What are the common signs of dyslexia?
About 60% of dyslexic people have phonological awareness difficulties in identifying and manipulating the sounds in words. This primarily affects the skills involved in accurate and fluent word reading and spelling. Other characteristic features of dyslexia are difficulties in verbal memory and verbal processing speed which affect sequencing, mental calculation, and completing work under time pressure. Dyslexia is not simply viewed as a literacy difficulty – some aspects of motor, organisational skills and numeracy may be affected. No two dyslexic people are the same and will not show the same traits.
Can dyslexia be ‘cured’?
Dyslexia is not an illness but a feature of the way some people learn. Each individual with dyslexia has a different profile of strengths and weaknesses. Difficulties experienced vary from slight to very severe disruption of learning. On the positive side, neurological differences are thought to give some dyslexic people visual, spatial and lateral thinking abilities that enable them to be successful in a wide range of careers. There is no complete ‘cure’ but the effects of dyslexia can be alleviated by skilled specialist teaching and a strong motivation to learn. However, even a ‘well compensated’ dyslexic may continue to have intransigent difficulties in some areas.
What causes dyslexia?
There are numerous causal theories but dyslexia is now firmly established as a congenital and developmental condition. After more than forty years of research, a definitive cause has not been confirmed, but the effect is neurological differences in the brain’s make-up. These differences bring about varying degrees of difficulty in learning when using words, and sometimes symbols.

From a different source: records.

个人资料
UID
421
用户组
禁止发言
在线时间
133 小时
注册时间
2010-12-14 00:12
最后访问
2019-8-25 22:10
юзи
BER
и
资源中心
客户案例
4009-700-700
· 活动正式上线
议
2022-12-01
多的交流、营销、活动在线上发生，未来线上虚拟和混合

Dyslexia can also be acquired by people who have lost some aspect of their literacy skills as a result of a brain injury caused by illness or accident, or where a condition such as otitis media [glue ear] has impeded normal literacy skills’ development. Some cases of acquired dyslexia display unusual types of difficulties with literacy and therefore require careful diagnostic assessment and specialised teaching and support programmes. Very understandably, people with acquired dyslexia can require a high degree of support and counselling. Their educational needs are usually long-term and the priority aim is for them to see themselves making progress.

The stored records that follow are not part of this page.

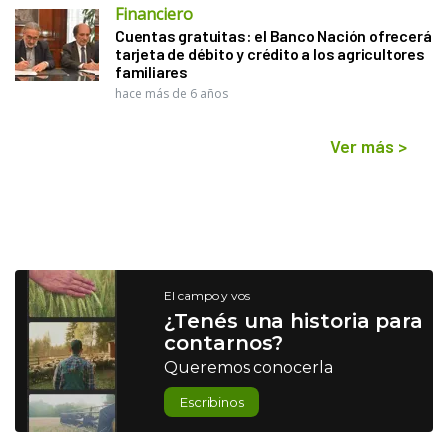
Financiero
Cuentas gratuitas: el Banco Nación ofrecerá
tarjeta de débito y crédito a los agricultores
familiares
hace más de 6 años
Ver más
>
El campo y vos
¿Tenés una historia para
contarnos?
Queremos conocerla
Escribinos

At what age does dyslexia become a problem?
Because dyslexia is neurologically-based, children are born with it, but it is often only when formal education begins and they start learning using words and symbols, that dyslexia becomes a noticeable problem.
Recent research indicates that boys and girls are equally affected, but it is thought that girls may be better at compensating for their difficulties, so may be identified less frequently.
What is the incidence of dyslexia?
Approximately 10% percent of the population is thought to be dyslexic, with 4% being severely affected.
Some dyslexic children have behavioural problems which may be as a result of, but not caused by, dyslexia. Behavioural problems usually improve when appropriately structured, cumulative, multi-sensory teaching for reading, writing, spelling and basic mathematics is provided. If a child with dyslexia thinks s/he is no good at school work, s/he may look for other distractions in the lesson. Self-esteem depends on a sense of personal competence and this can be encouraged by giving genuine praise for good effort and achievement. The more a child can learn to do for his/herself, the higher his/her self-esteem, and it is then more likely that behaviour problems will diminish.
Does dyslexia exist in other languages?
Yes. Dyslexia even occurs in languages regarded as easier, such as Finnish, where mappings between sounds and letters are more consistent and therefore easier to ‘sound out’ than in English which has many irregularities. Dyslexia also exists in more difficult languages such as Chinese, where mappings between sounds and letters involve larger units of sound [syllables, prefixes, suffixes]. Dyslexia occurs at the same rate in these countries as in the UK.
Most researchers today agree that it is disordered language processing, and not visual difficulty, that is the primary cause of reading difficulties or dyslexia. However, many dyslexics find that coloured overlays or spectacles minimise eye strain or headache caused by reading. Some individuals find it particularly hard reading black print on a white background, as it appears to blur or move about. Others find red print difficult to see clearly. To determine the most effective colour for an individual, an Intuitive Colorimeter is used by some opticians. We recommend buying an inexpensive pack of coloured overlays first, to try out the different colours at home before committing to the purchase of more expensive tinted glasses. This is because, although many students will confidently wear them at school, others may refuse to wear them for fear of ridicule or teasing from their peers. Ophthalmologists may recommend tinted spectacles for clients with Scotopic Sensitivity Syndrome [often called Meares-Irlen Syndrome] who suffer from such effects due to photophobia [sensitivity to light].
Does having dyslexia limit career options?
No. Each dyslexic person has her/his own pattern of strengths and weaknesses. Many enjoy lateral thinking abilities and may shine in such fields as the arts, creativity, design, computing, engineering and sport. Appropriate identification and teaching can enable them to release their talents in wide-ranging careers. Many famous people with dyslexia have influenced our world today, including: Sir Richard Branson, Sir Winston Churchill, Albert Einstein, Thomas Edison, Walt Disney, Agatha Christie, Hans Christian Anderson, Pablo Picasso, Leonardo da Vinci, Tom Cruise, Susan Hampshire, Steve Jobs and many others.